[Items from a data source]
——

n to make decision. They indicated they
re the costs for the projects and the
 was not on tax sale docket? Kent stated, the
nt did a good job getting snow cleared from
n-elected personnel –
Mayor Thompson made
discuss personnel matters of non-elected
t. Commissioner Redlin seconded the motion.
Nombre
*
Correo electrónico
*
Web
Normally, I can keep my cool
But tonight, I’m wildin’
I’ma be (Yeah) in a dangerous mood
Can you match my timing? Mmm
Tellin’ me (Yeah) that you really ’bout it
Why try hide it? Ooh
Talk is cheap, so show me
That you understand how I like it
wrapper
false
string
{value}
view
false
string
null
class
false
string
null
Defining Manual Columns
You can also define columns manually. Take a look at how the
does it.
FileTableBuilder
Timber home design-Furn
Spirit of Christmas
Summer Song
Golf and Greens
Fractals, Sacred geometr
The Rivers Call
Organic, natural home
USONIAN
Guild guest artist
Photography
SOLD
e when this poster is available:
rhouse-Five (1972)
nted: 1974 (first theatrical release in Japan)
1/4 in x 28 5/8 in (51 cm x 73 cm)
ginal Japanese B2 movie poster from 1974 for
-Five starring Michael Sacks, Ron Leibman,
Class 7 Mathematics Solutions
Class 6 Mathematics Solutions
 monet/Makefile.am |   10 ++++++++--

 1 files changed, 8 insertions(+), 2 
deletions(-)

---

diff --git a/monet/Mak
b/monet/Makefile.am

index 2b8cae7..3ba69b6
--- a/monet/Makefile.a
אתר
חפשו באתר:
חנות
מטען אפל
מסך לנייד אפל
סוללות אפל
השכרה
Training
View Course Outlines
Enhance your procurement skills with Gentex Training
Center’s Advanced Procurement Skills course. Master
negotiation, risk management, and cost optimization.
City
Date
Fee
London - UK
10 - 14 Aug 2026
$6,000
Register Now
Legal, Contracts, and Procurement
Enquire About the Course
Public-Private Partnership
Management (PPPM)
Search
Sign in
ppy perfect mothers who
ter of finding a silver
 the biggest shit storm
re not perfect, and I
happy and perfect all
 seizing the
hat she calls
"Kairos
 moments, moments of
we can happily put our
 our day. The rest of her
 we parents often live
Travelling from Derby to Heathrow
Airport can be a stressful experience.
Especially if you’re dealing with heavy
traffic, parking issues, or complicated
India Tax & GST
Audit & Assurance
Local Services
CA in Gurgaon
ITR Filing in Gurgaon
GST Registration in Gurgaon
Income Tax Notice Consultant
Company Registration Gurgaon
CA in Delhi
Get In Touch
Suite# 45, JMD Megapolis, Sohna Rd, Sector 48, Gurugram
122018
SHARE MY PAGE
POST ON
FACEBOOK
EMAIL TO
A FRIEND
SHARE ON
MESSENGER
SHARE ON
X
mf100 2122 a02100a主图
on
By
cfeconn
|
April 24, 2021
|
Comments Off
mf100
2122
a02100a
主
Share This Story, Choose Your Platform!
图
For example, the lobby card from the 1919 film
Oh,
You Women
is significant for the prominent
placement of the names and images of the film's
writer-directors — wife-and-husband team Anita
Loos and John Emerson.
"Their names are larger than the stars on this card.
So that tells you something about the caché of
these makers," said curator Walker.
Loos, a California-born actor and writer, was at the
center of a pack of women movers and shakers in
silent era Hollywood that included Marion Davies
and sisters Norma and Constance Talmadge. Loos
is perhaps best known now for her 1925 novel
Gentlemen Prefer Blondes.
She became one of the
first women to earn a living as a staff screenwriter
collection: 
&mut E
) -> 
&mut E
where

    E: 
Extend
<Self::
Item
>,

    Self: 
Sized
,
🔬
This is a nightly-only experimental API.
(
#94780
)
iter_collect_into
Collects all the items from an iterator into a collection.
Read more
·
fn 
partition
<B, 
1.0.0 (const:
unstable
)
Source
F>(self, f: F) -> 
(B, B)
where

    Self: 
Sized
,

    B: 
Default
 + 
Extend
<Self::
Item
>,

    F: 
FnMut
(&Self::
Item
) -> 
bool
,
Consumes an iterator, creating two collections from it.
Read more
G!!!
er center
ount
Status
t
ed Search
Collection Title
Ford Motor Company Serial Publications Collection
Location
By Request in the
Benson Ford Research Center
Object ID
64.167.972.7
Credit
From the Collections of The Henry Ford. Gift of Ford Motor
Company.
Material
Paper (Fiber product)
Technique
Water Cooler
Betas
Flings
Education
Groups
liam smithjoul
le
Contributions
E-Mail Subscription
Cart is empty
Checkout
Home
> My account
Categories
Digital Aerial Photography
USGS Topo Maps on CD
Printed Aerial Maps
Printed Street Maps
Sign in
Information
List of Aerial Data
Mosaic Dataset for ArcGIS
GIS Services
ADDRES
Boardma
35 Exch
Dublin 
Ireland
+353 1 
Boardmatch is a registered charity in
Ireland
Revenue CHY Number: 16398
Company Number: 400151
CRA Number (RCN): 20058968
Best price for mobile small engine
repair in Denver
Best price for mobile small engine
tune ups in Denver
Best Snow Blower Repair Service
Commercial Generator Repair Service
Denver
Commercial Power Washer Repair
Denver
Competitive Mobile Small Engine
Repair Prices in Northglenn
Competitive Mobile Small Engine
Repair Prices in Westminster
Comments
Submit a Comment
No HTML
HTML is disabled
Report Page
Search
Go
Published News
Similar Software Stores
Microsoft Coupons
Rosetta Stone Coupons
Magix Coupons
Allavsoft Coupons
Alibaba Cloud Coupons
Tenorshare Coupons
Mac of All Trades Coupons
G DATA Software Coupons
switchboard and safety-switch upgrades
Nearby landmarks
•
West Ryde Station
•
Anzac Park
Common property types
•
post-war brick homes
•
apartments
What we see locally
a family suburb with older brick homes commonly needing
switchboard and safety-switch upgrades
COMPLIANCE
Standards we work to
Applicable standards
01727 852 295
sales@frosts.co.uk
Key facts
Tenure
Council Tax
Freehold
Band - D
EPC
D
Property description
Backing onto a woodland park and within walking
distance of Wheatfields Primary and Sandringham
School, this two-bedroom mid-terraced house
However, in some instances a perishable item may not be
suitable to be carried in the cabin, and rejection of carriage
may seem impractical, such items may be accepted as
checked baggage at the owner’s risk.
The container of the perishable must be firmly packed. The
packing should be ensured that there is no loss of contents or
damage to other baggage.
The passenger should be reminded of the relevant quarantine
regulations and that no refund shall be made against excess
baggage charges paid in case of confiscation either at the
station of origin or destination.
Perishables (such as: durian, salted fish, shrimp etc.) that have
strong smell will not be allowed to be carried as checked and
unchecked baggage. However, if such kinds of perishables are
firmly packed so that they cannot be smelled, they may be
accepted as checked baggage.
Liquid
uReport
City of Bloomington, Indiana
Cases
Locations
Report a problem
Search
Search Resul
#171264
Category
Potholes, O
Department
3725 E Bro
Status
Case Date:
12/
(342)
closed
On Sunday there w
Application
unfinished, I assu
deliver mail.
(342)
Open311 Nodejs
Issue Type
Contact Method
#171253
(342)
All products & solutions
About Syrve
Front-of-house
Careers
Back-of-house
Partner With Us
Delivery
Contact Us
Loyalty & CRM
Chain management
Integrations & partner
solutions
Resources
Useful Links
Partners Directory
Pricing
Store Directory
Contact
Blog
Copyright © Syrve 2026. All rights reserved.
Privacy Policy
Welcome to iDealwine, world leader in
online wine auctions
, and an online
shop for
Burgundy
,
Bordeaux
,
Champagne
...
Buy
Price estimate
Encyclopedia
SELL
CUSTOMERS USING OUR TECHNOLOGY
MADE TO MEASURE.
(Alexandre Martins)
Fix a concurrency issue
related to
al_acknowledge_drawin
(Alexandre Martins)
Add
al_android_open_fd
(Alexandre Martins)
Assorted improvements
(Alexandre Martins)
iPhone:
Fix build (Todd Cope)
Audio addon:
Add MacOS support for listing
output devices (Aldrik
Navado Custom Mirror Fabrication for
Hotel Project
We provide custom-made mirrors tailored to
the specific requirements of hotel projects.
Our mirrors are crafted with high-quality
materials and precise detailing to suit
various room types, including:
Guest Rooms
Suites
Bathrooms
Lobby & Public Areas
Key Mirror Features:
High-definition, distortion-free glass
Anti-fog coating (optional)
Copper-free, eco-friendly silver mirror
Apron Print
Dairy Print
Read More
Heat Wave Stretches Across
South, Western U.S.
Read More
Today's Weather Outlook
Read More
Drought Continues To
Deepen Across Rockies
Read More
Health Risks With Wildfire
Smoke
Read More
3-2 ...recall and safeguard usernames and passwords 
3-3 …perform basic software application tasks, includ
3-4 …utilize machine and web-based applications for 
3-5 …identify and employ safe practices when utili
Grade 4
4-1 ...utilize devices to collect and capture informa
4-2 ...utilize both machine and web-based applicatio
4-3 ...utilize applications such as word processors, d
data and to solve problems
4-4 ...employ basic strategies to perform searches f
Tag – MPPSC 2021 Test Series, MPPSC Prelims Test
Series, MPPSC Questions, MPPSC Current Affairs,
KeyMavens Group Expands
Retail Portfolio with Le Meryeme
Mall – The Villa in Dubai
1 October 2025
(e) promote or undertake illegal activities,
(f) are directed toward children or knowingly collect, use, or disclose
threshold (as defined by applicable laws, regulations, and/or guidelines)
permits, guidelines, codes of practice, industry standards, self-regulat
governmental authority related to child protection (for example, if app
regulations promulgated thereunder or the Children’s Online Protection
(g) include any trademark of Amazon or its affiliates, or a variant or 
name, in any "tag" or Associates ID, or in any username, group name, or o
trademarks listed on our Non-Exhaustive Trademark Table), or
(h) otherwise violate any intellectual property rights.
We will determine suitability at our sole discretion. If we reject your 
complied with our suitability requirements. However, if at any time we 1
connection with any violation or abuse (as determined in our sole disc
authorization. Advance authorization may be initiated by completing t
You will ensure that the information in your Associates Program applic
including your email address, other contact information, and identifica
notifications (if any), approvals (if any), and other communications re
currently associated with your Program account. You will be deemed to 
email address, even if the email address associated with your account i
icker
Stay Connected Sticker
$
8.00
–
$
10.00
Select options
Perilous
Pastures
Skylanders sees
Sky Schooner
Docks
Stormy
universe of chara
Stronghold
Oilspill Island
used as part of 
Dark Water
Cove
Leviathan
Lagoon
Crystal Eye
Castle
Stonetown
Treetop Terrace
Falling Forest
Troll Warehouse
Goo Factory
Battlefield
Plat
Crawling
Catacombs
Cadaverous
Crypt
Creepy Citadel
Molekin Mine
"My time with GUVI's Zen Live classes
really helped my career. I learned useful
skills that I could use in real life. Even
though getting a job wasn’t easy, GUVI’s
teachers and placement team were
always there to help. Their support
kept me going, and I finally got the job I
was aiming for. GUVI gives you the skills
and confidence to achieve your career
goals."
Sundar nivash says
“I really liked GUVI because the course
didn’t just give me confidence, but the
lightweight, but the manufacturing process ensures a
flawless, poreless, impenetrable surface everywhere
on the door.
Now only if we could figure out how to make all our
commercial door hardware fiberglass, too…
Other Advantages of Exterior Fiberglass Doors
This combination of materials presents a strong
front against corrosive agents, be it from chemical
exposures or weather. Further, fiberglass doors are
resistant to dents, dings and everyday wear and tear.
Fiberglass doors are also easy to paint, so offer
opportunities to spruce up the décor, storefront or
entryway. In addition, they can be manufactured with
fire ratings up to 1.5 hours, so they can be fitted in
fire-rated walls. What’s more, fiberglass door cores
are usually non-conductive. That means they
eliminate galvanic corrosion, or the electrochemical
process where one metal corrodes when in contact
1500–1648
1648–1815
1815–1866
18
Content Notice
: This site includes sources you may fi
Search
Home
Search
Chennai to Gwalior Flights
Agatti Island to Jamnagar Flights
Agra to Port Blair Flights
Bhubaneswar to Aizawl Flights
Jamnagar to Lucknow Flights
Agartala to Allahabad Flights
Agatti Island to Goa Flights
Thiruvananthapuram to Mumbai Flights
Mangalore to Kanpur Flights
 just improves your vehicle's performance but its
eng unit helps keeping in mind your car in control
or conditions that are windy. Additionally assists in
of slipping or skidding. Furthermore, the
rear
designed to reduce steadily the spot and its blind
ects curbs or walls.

——

Give back, exactly as written, the stretch from the line with "USGS Topo Maps on CD" through the line with "HTML is disabled", and no other lines from the records above.

USGS Topo Maps on CD
Printed Aerial Maps
Printed Street Maps
Sign in
Information
List of Aerial Data
Mosaic Dataset for ArcGIS
GIS Services
ADDRES
Boardma
35 Exch
Dublin 
Ireland
+353 1 
Boardmatch is a registered charity in
Ireland
Revenue CHY Number: 16398
Company Number: 400151
CRA Number (RCN): 20058968
Best price for mobile small engine
repair in Denver
Best price for mobile small engine
tune ups in Denver
Best Snow Blower Repair Service
Commercial Generator Repair Service
Denver
Commercial Power Washer Repair
Denver
Competitive Mobile Small Engine
Repair Prices in Northglenn
Competitive Mobile Small Engine
Repair Prices in Westminster
Comments
Submit a Comment
No HTML
HTML is disabled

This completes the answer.